Architecture Patterns

Production-ready patterns for building Python applications on Cloudflare's edge. Each pattern combines multiple Cloudflare services into a cohesive architecture.

Pattern 1: AI-Powered API

Combine Workers AI and Vectorize to build a complete RAG (Retrieval-Augmented Generation) API. Users submit queries, the system finds relevant context via semantic search, then generates intelligent responses.

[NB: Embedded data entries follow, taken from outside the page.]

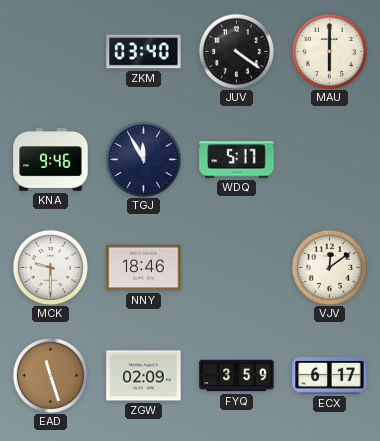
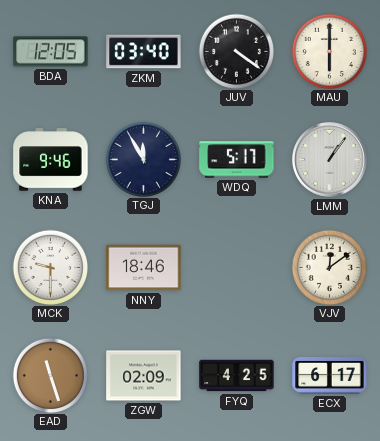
BDA: none -> 12:05
LMM: none -> 1:06
FYQ: 3:59 -> 4:25
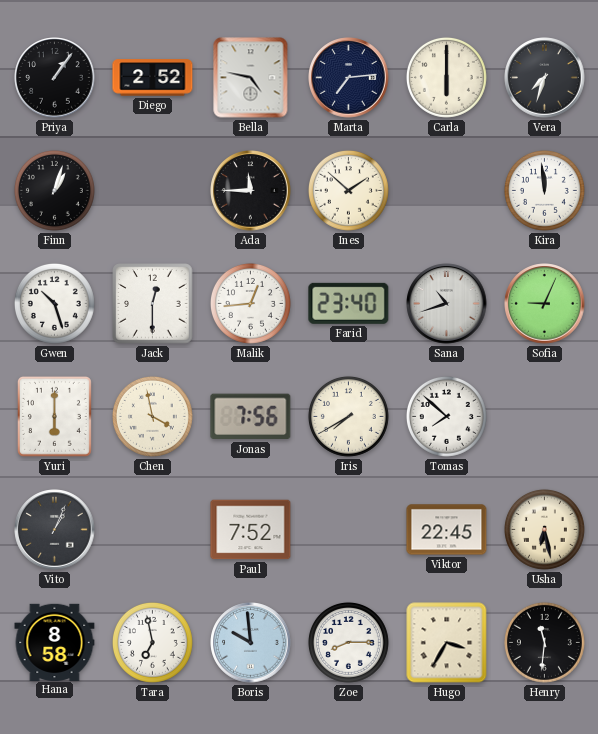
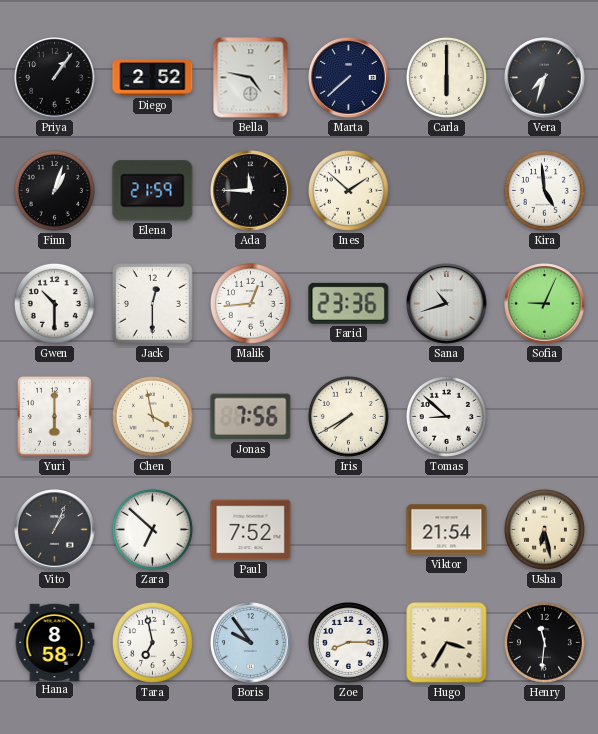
Marta: 7:14 -> 7:38
Elena: none -> 21:59
Kira: 11:59 -> 4:59
Gwen: 10:27 -> 10:30
Farid: 23:40 -> 23:36
Tomas: 7:52 -> 8:52
Zara: none -> 6:52
Viktor: 22:45 -> 21:54
Boris: 9:59 -> 9:54
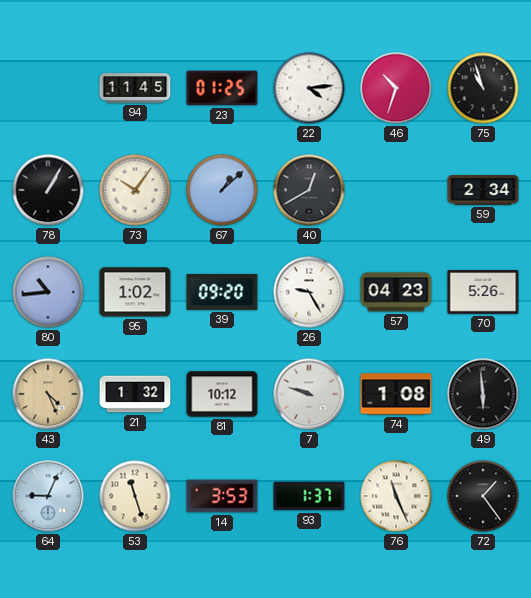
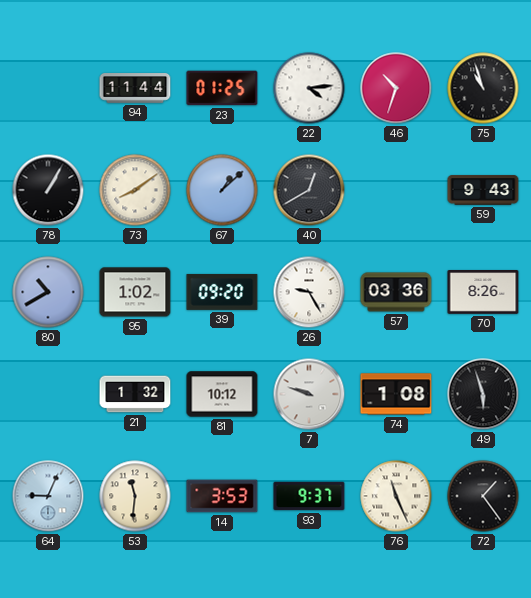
94: 11:45 -> 11:44
73: 10:06 -> 8:09
59: 2:34 -> 9:43
80: 10:44 -> 10:40
57: 04:23 -> 03:36
70: 5:26 -> 8:26
43: 4:26 -> none
49: 5:59 -> 5:57
53: 11:27 -> 11:31
93: 1:37 -> 9:37
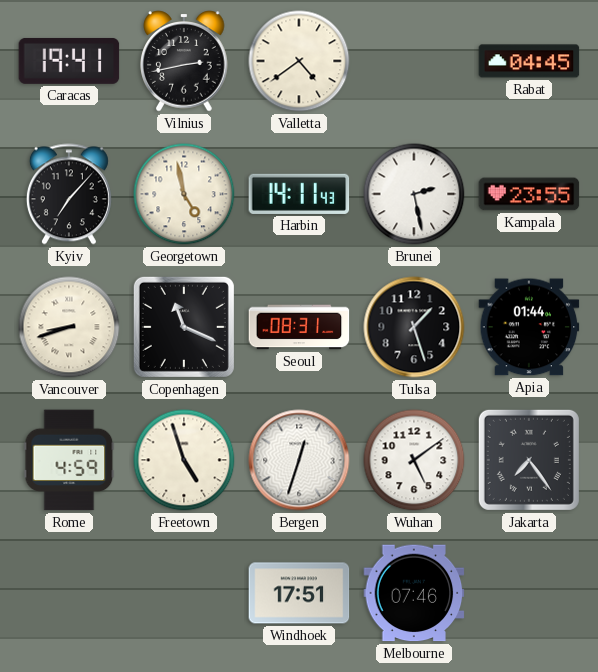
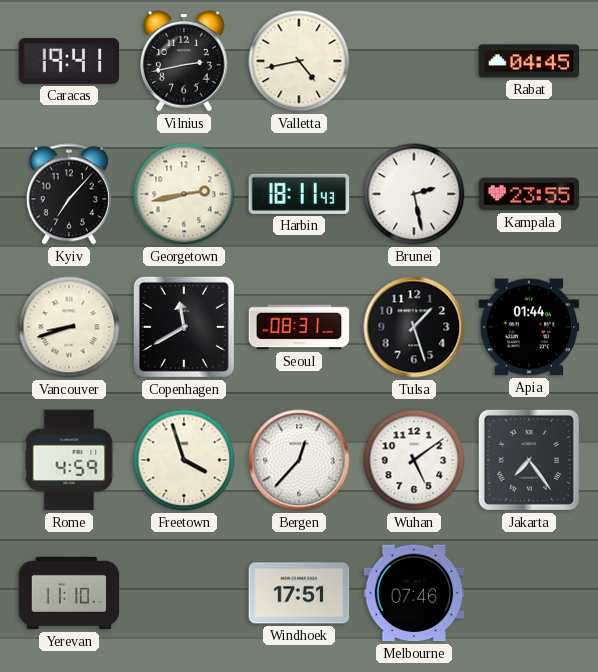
Valletta: 4:39 -> 4:43
Georgetown: 4:58 -> 2:43
Harbin: 14:11 -> 18:11
Copenhagen: 11:19 -> 11:40
Freetown: 4:57 -> 3:57
Bergen: 12:33 -> 12:37
Yerevan: none -> 11:10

from js import Response, env
import json

async def on_fetch(request):
    if request.method == "POST":
        data = await request.json()

        # Generate embedding for the query
        embedding = await env.AI.run(
            "@cf/baai/bge-base-en-v1.5",
            text=data["query"]
        )

        # Semantic search for relevant context
        results = await env.VECTORIZE_INDEX.query(
            embedding.data[0], topK=5
        )

        # Build context from search results
        context = "\n".join([
            r.metadata.content for r in results.matches
        ])

        # Generate response using LLM with context
        response = await env.AI.run(
            "@cf/meta/llama-3-8b-instruct",
            messages=[
                {"role": "system", "content": f"Context: {context}"},
                {"role": "user", "content": data["query"]}
            ]
        )

        return Response.json({"answer": response.response})

Services used: Workers AI (embeddings + LLM), Vectorize (vector search), Python Workers (API handler)

Pattern 2: Async Data Pipeline

Accept file uploads via an API, store them in R2, queue them for background processing with AI, and persist results in D1. The API returns immediately while processing happens asynchronously.

# API endpoint triggers processing
async def on_fetch(request):
    file_url = (await request.json())["file_url"]

    # Store in R2
    file_data = await fetch(file_url)
    key = f"uploads/{uuid4()}"
    await env.BUCKET.put(key, file_data.body)

    # Queue for background processing
    await env.PROCESS_QUEUE.send({
        "key": key,
        "user_id": request.headers.get("X-User-ID")
    })

    return Response.json({"status": "processing"})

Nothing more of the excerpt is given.